Семен, с трудом отыскавший родителя, закашлял от дыма. Он пробежал повалушу и вышние горницы, заглянул и в нижние клети княжеских хором, прошал братьев, мачеху, но и она не знала, пока кто-то из слуг не сказал ему, что князь Иван Данилыч поизволили пройти в черную, откуда топят печи, и ныне сидит там. Калита действительно сидел здесь, в прокопченной дочерна задней клети, куда выходили устья печей спальных и гостевых горниц и где сейчас густо клубился серый дым и багрово отблескивали языки огня, выплескивавшие из кирпичного жерла муравленой лежанки княжой палаты. Сидел сгорбясь, под шевелящимся пологом сизого дыма, в холщовом некрашеном азяме, даже не на скамье, а на простом сосновом чураке, и смотрел в огонь. Склонив голову, он косо, снизу вверх, поглядел на Семена. В отсветах огня лицо его казалось очень старым, но в глазах от пробегающего пламени словно бы шевелилось, то пряталось, изредка выныривая наружу, лукаво-усмешливое. Чем-то сейчас отец напоминал юрода, и Семен поперхнулся, замолк, борясь с дымным удушьем.

– Знаю. Уже два дня знаю об этом, сын, – чуть помедлив, отмолвил Иван. – Садись! Стоем стоять – дым-от очи выест! Вон скамья.

Он опять помедлил, снова устремив очи к печному пламени.

– Даве гонец примчал. Да без грамоты. Я и не похотел тебе баяти.

– Грамота пришла.

– Что пишут?

– Пишут, что никакого бора не собрали, новгородская рать подошла, отбиты и разбиты. Теперь ворочают домовь, «посрамлены и ранены».

– Посрамлены и ранены… – словно в забытьи повторил Иван. – Посрамлены!

– Ты, батя, оттого здеся? – заботно спросил Семен.

Иван глянул на сына, усмехнулся; молча, отрицая, покачал головой.

Холоп вошел с дровами. Опасливо глянул на князя и на княжича в шитом травами белошелковом сарафане сверх голубого домашнего зипуна, на его булгарские, цветной кожи, сапоги. Споро подбросил дрова в печь. Вышел, плотнее притворив двери. Иван проводил холопа глазами. Когда закрылась дверь, возразил:

– Любо мне тут! Зри: живой огонь. И дым и горечь дымная – испод!

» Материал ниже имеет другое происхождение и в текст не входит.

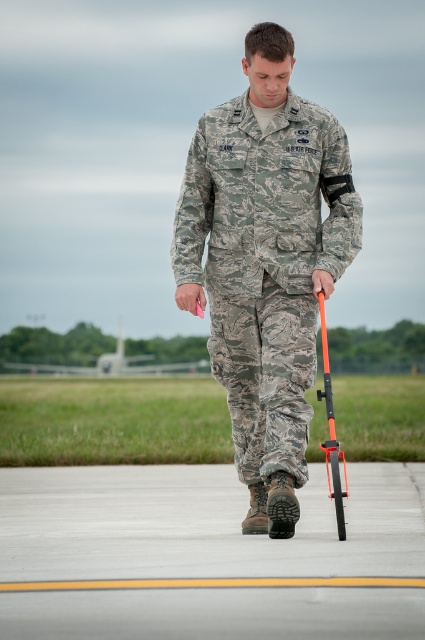 Which is in front, point (362, 486) or point (288, 307)?

Point (288, 307) is more forward.

Which is behind, point (183, 484) or point (354, 227)?

The point (183, 484) is more distant.

Where is `gray concrete tarmac at center`? This screenshot has height=640, width=425. gray concrete tarmac at center is located at coordinates click(206, 554).

Can you confirm if camouflage fabric uniform at center is bigger than orange matte crutch at center?

Correct, camouflage fabric uniform at center is larger in size than orange matte crutch at center.

Between point (268, 419) and point (325, 451), which one is positioned in front?

Positioned in front is point (325, 451).

Identify the location of camouflage fabric uniform at center. (265, 262).

Does gray concrete tarmac at center come behind orange matte crutch at center?

Yes, it is.

Who is more distant from viewer, (x=277, y=547) or (x=320, y=304)?

Positioned behind is point (x=320, y=304).

You are a GUI agent. You are given a task and a screenshot of the screen. Output one action in this format:
    pyautogui.click(x=<x>, y=<y>)
    Task: Click on the gray concrete tarmac at center
    
    Given the screenshot: What is the action you would take?
    pyautogui.click(x=206, y=554)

Семен возвел было брови, не понимая.

– У каждого дела есть свой испод, – пояснил отец. – Там, в горнице, изразчатая печь, тепло и благая воня, воздушная легота. Здесь – безумство огня и горечь дымная. Можно сидеть там и не ведать сего черного покоя, можно и отсюда зрети, не чая инова жилья! Но убери сей огнь, станет ли там тепло? И, напротив, не для того ли горнего тепла огнь сей возжигают? Похотети здесь чистоты воздушныя – загасити огнь, и хлад обнимет не токмо те вышние горницы, но и сию дымную клеть ознобит! Так и все в жизни переплетено и завязано и ко взаимной пользе живет, хотя бы и казалось инако! Не будем посылать новой рати на Двину. И на Новгород не пойдем. Ежели новогородцы паки разобьют московитов, боюсь, мы с тобою потеряем столько, что и всем серебром закамским нам того не окупити станет, сын! Ныне приходит сказать, что владыка Василий умнее меня.

Семен, только что кипевший воинским пылом, глядел на отца, остывая, но все еще не веря, что родитель прав.

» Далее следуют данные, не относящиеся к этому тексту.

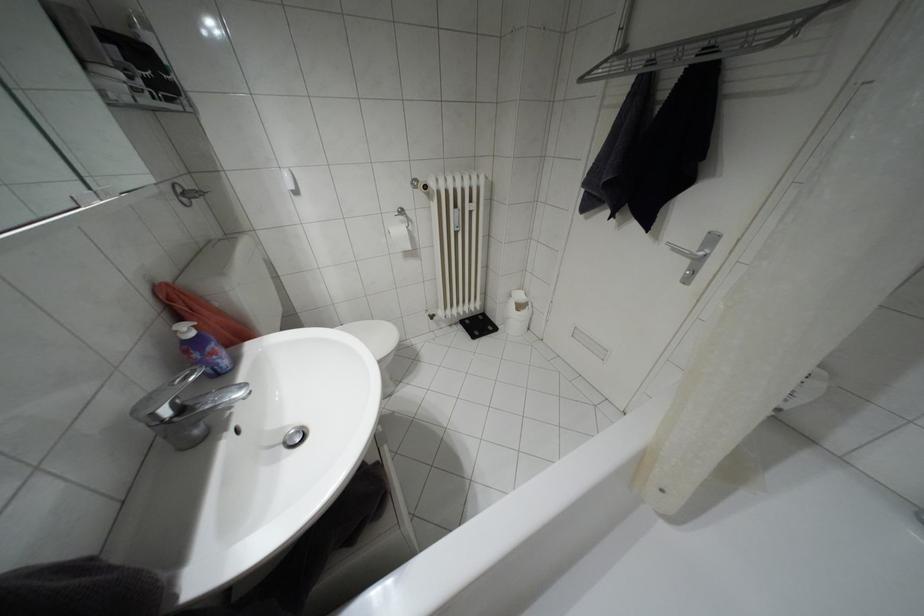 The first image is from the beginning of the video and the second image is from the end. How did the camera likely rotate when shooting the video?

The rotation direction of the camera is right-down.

– Не веришь? – словно читая в мыслях, вопросил Иван. Холоп снова вошел с дровами. Калита, паки переждав, уже в легком нетерпении, когда тот наложит печи, продолжил:

– В этой рати моя вина. Поспешил. И ты запомни отцову беду, Семен. Никогда не спеши с Новгородом!

Он понурил плечи, поник, глядя в огонь.

– Так блазнит при жизни своей все измысленное свершить! Вот и спешишь. А неможно. Да и пред Богом нельзя, наверное… Грешно! Ты, Семушка, – он поднял глаза на сына, и что-то молящее, жалобное, так что у Семена защипало глаза, прозвучало вдруг в отцовом голосе, – ты, при смерти моей, дела моего не покинь!